Senator MUNDT. I am sorry that I have not had a chance to see that testimony, Mr. Chairman, because I might have some comments to make about it.

Senator KEFAUVER. I can tell you the points they made.
Senator MUNDT. Yes; I would appreciate that.

Senator KEFAUVER. Senator Keating and Senator Case made, first, the point that your resolution requires election districts so as to get away from the gerrymandering which we now have in congressional districts. They expressed great doubt as to how you were ever going to get the legislatures to adopt election districts which would contain approximately the same number of voters. They pointed out that although that should be done as to congressional districts, that it had not been done, that Congress has no power over getting the legislatures of the States to do anything, and that the only alternative would be for Congress to attempt to do it itself for the various States, and that would be a very doubtful and unwise invasion of States rights.

That was their first argument.

Senator MUNDT. May I have the others and then I shall try to answer them.

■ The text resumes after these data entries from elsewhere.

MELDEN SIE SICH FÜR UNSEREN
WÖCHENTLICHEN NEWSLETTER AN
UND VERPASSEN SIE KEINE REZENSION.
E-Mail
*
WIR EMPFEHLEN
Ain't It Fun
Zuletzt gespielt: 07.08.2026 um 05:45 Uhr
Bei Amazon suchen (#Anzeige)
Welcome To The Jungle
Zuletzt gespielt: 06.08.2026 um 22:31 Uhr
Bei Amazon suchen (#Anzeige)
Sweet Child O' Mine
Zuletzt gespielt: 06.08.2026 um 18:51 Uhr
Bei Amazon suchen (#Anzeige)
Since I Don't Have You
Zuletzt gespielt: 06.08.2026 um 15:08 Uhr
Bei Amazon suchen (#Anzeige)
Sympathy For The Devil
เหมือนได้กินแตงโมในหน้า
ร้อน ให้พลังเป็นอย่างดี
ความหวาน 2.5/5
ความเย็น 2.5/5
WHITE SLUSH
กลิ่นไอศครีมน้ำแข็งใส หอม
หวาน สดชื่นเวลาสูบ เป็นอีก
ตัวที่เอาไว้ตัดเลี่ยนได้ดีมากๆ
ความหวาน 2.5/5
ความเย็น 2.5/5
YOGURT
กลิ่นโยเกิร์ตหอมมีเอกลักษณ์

Senator KEFAUVER. The second argument was that under your resolution, people in the district would be voting for only three electors, that is, the two electors at large in the State, plus the one in the district, and that, therefore, each political party would put up for the three electors the most glamorous votegetters they could possibly find, and that people in the district might very well to some substantial extent be voting for good old John Smith who is the elector, rather than for the man who is the candidate of the party, and that any political party that was worth its salt would find the best votegetter in the district, would advertise his name, his picture, put his picture in the papers, and he would make a personal appeal, and many people who were his friends would want to do him the honor of electing him as presidential elector.

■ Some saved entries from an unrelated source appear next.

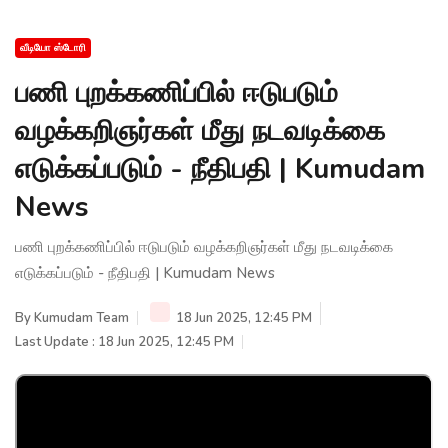
வீடியோ ஸ்டோரி
பணி புறக்கணிப்பில் ஈடுபடும்
வழக்கறிஞர்கள் மீது நடவடிக்கை
எடுக்கப்படும் - நீதிபதி | Kumudam
News
பணி புறக்கணிப்பில் ஈடுபடும் வழக்கறிஞர்கள் மீது நடவடிக்கை
எடுக்கப்படும் - நீதிபதி | Kumudam News
By
Kumudam Team
18 Jun 2025, 12:45 PM
Last Update : 18 Jun 2025, 12:45 PM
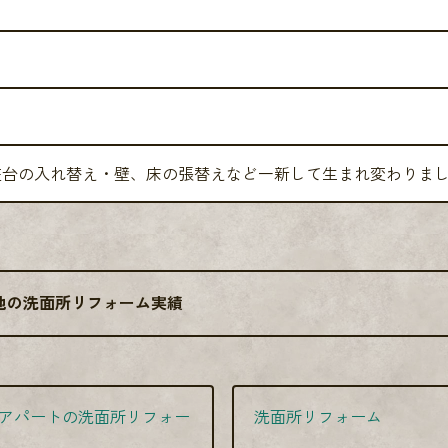
ト
粧台の入れ替え・壁、床の張替えなど一新して生まれ変わりまし
他の洗面所リフォーム実績
アパートの洗面所リフォー
洗面所リフォーム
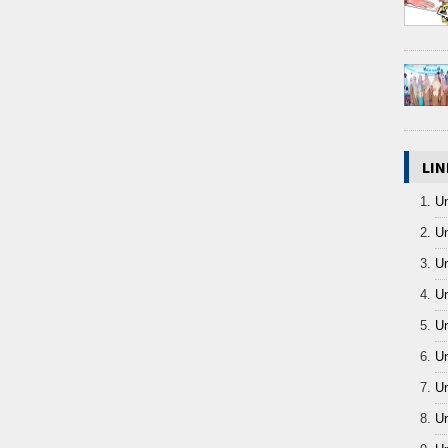
LIN
Un
Un
Un
Un
Un
Un
Un
Un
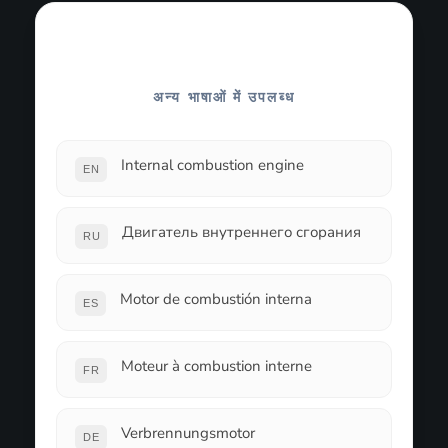
अन्य भाषाओं में उपलब्ध
Internal combustion engine
EN
Двигатель внутреннего сгорания
RU
Motor de combustión interna
ES
Moteur à combustion interne
FR
Verbrennungsmotor
DE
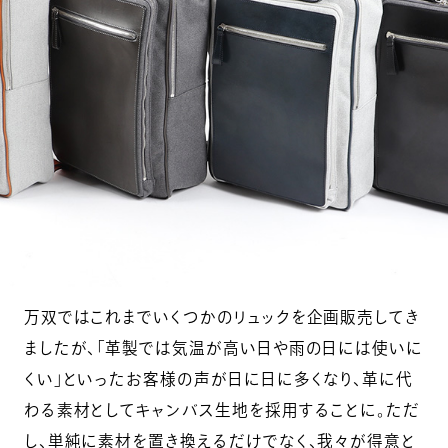
万双ではこれまでいくつかのリュックを企画販売してき
ましたが、「革製では気温が高い日や雨の日には使いに
くい」といったお客様の声が日に日に多くなり、革に代
わる素材としてキャンバス生地を採用することに。ただ
し、単純に素材を置き換えるだけでなく、我々が得意と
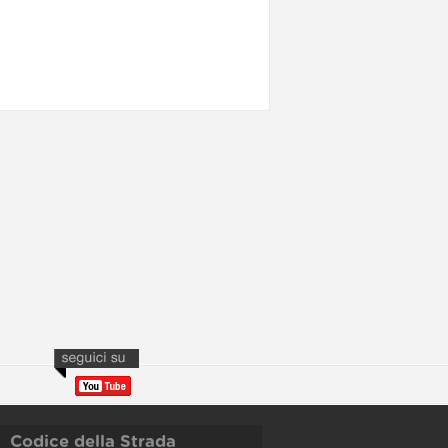
Codice della Strada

Senator MUNDT. Were there other objections?

Senator KEFAUVER. Those, I believe, were the two principal ones that Senator Morton was involved in.

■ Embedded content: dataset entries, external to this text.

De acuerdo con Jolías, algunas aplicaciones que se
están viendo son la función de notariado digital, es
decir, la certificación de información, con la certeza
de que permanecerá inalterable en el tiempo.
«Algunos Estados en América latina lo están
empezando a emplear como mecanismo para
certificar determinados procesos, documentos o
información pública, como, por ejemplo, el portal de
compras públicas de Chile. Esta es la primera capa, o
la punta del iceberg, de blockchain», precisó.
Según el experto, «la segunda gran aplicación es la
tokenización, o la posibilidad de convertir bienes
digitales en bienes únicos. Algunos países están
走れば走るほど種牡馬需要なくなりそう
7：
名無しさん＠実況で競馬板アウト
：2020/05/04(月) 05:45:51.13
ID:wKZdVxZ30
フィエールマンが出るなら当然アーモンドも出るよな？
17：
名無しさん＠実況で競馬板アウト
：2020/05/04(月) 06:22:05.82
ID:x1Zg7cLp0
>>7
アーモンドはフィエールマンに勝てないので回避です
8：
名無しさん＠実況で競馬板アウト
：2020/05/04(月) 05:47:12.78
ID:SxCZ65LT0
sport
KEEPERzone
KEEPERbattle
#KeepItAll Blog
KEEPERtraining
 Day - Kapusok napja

Senator MUNDT. If I may, I will devote myself first off to those two, unless there are other questions you want to take up first.

Senator KEFAUVER. I may think of some other points they raised, but those are the principal ones.

Senator MUNDT. Thank you.

After the testimony becomes available, so that I have a chance to see the transcript, if I have failed to cover any of your points, perhaps I can get a few minutes during the public witness sessions.

Senator KEFAUVER. Yes; we will be glad to give you any time you want, or if you wish to file anything additional to cover the points, we will have them printed in the record.

Counsel will furnish you with a stenographic copy of what they had to say.

Senator MUNDT. Thank you very much.

Devoting myself first of all to those criticisms which you have attributed to Senator Keating and Senator Case in the earlier testimony, the first one is about the requirement of electoral districts and how that would be handled. Let me point out, Mr. Chairman, that is quite correct that at the present time Congress exercises no control over gerrymandering of congressional districts and I presume that the reason it exercises no control is that it has no constitutional basis for so doing. There is nothing presently in the Constitution which gives Congress the authority to determine that congressional districts should not be gerrymandered. That being true, quite obviously Congress cannot go beyond the purview of its authority.

My resolution, Senate Joint Resolution 12, as you know, spells out specifically the constitutional authority for Congress and the criteria for insisting upon districts which are "compact, contiguous, and relatively equal in population," and I was happy to read in your press release, Mr. Chairman, for May 26 that you stated you considered these to be fair and accepted standards for the districts. You followed that by raising some doubt that such provisions could be enforced. So that I think we are agreed

Senator KEFAUVER. That is in section 1, paragraph 2, of your resolution?

Senator MUNDT. Yes.

Now, I think we are agreed, therefore, that the standards are fair and acceptable, so we can discuss the means of enforcement.